Required work: First find the line with "LECTURA: 0 MIN." in the entries below, then set down exactly every line through the line with "a, esta ubicada frente al centro escolar Dr.", that line included.

The data:
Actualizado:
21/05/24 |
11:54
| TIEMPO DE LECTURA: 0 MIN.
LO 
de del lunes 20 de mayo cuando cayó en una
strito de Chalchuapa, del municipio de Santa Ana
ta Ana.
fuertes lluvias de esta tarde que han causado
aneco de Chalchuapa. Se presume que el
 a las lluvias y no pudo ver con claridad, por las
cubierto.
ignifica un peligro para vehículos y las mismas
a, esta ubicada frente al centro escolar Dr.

...

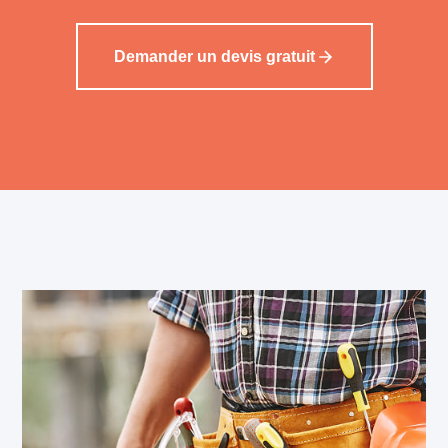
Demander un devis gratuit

...

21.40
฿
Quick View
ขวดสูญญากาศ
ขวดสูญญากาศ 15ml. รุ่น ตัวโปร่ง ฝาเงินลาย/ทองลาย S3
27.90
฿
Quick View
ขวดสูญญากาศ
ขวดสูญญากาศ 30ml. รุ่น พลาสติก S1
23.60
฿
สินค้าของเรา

Exercise response:
| TIEMPO DE LECTURA: 0 MIN.
LO 
de del lunes 20 de mayo cuando cayó en una
strito de Chalchuapa, del municipio de Santa Ana
ta Ana.
fuertes lluvias de esta tarde que han causado
aneco de Chalchuapa. Se presume que el
 a las lluvias y no pudo ver con claridad, por las
cubierto.
ignifica un peligro para vehículos y las mismas
a, esta ubicada frente al centro escolar Dr.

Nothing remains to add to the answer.